A quick shrimp and zucchini noodle bowl with lemon-garlic broth, ideal for a healthy fast meal.

# What You'll Need:

→ Seafood

01 - 9 oz large shrimp, peeled and deveined

→ Vegetables

02 - 2 medium zucchinis, spiralized into noodles
03 - 1 cup cherry tomatoes, halved
04 - 2 cloves garlic, finely minced
05 - 2 tablespoons fresh parsley, chopped

→ Broth & Seasoning

06 - 2 cups low-sodium chicken or vegetable broth
07 - 2 tablespoons olive oil
08 - Zest and juice of 1 lemon
09 - 1/2 teaspoon crushed red pepper flakes, optional
10 - Salt and freshly ground black pepper to taste

# How To Make It:

01 - Heat 1 tablespoon olive oil in a large skillet over medium-high heat. Add shrimp, season lightly with salt and pepper, and cook for 2-3 minutes until pink and opaque. Remove from skillet and set aside.
02 - In the same skillet, add remaining olive oil and minced garlic. Sauté for 30 seconds until fragrant.
03 - Add cherry tomatoes and cook for 1 minute until they begin to soften.
04 - Pour in the broth, lemon zest, and lemon juice. Bring to a simmer.
05 - Add zucchini noodles and cook for 1-2 minutes, stirring gently, until just tender.
06 - Return shrimp to the skillet, add red pepper flakes if using, and toss to combine. Heat through for 1 minute.
07 - Taste and adjust seasoning with salt and pepper as needed.
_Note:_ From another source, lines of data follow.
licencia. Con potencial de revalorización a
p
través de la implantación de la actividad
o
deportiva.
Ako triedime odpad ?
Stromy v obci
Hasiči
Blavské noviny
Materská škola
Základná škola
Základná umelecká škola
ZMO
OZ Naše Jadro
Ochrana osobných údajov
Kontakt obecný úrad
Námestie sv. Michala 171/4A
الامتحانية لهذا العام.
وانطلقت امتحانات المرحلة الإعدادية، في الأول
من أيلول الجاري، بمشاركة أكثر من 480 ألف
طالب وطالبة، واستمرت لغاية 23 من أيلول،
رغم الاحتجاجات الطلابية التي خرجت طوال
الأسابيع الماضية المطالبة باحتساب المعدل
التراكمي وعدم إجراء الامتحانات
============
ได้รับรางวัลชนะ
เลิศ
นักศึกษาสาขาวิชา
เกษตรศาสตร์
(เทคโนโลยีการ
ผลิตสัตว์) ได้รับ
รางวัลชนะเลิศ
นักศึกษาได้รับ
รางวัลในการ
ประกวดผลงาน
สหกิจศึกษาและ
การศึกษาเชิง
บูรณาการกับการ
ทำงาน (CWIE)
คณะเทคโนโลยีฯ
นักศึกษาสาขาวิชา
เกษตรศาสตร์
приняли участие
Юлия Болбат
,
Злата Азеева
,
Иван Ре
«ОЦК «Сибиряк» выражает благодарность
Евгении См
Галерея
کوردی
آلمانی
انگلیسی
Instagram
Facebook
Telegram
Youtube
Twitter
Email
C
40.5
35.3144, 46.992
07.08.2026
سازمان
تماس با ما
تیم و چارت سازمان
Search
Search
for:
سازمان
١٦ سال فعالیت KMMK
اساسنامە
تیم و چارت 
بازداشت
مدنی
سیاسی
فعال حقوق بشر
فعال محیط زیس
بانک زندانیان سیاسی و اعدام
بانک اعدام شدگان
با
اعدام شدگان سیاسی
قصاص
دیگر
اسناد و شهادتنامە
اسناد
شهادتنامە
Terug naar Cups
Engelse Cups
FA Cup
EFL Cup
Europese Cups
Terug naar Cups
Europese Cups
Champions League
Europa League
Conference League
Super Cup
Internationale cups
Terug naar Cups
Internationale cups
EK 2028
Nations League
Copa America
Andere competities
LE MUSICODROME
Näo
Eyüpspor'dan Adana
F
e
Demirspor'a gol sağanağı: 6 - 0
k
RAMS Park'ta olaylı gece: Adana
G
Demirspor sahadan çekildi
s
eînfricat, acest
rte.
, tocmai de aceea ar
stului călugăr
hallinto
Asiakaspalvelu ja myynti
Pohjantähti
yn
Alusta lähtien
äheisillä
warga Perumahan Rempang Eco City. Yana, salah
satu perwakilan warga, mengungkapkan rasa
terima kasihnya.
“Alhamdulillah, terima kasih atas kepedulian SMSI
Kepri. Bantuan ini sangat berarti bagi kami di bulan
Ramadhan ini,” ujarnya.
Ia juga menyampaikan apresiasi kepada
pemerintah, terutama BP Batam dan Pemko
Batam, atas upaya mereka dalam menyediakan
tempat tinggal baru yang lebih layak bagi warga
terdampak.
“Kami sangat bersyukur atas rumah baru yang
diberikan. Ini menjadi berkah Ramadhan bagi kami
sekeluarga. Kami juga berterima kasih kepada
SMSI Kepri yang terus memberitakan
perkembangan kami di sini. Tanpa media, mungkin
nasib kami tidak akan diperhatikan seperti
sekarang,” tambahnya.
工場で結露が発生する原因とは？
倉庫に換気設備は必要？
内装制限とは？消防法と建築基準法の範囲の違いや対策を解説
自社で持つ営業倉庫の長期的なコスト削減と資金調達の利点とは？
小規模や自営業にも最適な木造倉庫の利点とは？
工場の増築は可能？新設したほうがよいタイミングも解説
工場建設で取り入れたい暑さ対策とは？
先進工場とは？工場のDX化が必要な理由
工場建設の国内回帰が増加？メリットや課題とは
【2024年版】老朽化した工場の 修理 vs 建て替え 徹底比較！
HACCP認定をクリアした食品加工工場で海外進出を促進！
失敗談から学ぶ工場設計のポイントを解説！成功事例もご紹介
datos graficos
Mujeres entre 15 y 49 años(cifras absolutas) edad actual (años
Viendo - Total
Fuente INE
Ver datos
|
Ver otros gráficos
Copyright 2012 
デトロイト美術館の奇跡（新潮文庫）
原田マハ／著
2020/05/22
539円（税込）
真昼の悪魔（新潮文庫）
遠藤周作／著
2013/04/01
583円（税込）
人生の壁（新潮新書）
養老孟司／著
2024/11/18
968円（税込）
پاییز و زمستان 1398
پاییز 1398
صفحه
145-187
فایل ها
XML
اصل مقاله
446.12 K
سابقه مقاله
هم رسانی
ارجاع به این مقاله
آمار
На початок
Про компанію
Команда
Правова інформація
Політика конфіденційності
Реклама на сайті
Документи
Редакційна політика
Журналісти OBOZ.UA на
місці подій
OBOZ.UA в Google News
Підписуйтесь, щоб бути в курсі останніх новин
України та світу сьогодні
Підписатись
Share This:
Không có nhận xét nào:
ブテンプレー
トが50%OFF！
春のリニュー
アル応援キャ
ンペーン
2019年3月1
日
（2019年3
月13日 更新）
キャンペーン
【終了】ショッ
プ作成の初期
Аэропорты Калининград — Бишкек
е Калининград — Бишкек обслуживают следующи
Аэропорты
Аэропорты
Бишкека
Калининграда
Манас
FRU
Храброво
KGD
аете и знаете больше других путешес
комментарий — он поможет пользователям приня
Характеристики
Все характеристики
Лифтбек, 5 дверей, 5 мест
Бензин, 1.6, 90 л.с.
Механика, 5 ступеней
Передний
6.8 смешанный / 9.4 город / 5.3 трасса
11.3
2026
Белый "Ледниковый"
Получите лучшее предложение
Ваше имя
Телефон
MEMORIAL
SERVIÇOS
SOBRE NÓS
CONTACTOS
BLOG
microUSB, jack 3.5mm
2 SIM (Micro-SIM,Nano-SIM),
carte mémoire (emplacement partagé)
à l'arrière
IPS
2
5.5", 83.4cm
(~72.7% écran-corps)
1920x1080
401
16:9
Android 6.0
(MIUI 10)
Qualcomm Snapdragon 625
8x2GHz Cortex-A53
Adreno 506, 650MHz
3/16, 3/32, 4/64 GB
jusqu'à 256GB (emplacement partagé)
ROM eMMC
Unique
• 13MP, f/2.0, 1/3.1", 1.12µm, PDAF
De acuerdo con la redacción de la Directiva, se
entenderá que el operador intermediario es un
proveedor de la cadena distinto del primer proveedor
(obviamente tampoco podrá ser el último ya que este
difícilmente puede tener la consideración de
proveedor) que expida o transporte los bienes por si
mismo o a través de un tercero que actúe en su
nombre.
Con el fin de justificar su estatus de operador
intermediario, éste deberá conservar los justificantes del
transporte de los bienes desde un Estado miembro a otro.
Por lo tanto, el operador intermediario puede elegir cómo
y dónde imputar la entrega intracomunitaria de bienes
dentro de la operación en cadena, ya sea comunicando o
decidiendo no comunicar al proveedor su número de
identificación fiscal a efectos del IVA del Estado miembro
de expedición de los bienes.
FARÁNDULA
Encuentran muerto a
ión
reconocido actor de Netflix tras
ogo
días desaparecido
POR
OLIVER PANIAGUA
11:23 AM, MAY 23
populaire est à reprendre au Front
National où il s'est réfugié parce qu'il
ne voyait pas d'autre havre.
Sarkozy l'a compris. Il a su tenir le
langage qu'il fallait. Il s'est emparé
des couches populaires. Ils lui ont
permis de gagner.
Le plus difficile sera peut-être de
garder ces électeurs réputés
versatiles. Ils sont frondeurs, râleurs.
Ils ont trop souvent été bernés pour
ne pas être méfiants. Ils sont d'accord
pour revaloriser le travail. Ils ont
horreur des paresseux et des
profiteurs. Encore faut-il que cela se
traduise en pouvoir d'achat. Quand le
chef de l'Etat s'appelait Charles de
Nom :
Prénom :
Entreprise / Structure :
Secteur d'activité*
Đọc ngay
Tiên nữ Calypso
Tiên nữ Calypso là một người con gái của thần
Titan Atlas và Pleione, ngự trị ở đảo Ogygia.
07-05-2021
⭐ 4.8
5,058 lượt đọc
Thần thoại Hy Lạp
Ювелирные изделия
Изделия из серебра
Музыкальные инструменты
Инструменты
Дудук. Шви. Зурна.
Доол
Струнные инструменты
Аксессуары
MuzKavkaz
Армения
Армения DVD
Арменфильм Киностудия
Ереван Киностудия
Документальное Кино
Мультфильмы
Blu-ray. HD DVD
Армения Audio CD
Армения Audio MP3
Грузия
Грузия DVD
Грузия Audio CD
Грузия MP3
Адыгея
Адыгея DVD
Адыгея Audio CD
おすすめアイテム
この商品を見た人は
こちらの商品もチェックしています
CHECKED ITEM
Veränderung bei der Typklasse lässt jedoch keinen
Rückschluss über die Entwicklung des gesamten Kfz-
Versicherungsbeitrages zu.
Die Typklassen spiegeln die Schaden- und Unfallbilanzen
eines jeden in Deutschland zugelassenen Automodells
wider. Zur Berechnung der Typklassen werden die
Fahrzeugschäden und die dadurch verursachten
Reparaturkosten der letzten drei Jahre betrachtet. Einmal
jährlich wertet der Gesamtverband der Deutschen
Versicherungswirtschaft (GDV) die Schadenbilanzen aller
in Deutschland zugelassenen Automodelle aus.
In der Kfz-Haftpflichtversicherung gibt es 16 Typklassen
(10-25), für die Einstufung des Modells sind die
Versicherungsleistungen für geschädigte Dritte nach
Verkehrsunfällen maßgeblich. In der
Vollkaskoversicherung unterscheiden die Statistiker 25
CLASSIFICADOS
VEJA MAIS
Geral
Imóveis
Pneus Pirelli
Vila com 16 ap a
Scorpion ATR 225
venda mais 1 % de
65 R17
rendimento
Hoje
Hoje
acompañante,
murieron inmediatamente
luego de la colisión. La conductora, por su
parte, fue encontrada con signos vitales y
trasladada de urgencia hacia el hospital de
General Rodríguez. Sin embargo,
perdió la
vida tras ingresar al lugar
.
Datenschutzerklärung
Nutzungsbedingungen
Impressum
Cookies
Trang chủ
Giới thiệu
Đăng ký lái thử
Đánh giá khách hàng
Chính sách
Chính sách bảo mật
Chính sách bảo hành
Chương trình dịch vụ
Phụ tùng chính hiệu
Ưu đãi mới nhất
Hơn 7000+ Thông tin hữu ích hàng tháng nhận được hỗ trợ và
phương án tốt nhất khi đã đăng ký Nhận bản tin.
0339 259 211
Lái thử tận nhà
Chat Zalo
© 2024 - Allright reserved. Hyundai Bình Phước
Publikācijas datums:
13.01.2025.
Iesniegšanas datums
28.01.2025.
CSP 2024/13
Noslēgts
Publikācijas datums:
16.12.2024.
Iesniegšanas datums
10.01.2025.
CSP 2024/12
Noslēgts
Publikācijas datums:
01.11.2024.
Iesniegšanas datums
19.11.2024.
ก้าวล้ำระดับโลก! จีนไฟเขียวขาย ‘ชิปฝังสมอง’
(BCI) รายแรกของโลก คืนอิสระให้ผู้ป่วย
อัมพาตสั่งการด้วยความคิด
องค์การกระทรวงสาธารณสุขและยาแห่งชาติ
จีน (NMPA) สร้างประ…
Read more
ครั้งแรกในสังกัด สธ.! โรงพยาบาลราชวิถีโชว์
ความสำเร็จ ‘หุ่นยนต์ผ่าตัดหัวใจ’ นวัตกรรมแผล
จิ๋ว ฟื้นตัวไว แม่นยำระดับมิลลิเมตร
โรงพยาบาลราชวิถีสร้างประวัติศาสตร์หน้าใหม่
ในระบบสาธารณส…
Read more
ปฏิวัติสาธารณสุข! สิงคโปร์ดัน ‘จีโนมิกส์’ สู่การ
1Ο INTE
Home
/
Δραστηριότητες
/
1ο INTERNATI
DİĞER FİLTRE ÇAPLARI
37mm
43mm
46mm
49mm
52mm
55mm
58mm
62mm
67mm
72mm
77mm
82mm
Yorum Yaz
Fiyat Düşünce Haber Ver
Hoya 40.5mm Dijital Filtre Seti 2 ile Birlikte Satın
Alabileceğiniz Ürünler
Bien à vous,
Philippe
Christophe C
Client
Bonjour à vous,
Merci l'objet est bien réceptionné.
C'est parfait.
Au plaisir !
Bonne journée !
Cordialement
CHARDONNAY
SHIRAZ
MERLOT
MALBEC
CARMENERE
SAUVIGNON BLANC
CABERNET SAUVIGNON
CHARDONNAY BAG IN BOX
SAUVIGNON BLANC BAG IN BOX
Sprinkle with fresh parsley before serving.

# Expert Suggestions:

01 -
  • It's genuinely ready in fifteen minutes, which means you can make it on nights when takeout feels like the only option.
  • The lemon-garlic broth is so flavorful that you'll want to drink it straight from the bowl, no exaggeration.
  • Zucchini noodles soften just enough to feel substantial without that mushy disappointment some spiralized vegetables have.
02 -
  • Don't spiralize your zucchini until right before cooking—it releases water and gets limp if it sits around.
  • The broth should taste slightly too salty and acidic on its own because the mild zucchini noodles absorb those flavors and balance everything out.
03 -
  • Keep your broth simmering gently rather than boiling hard—a rolling boil will make the zucchini disintegrate into mush.
  • If you're meal prepping, spiralize and store the zucchini noodles separately from the broth, and cook everything fresh when you're ready to eat.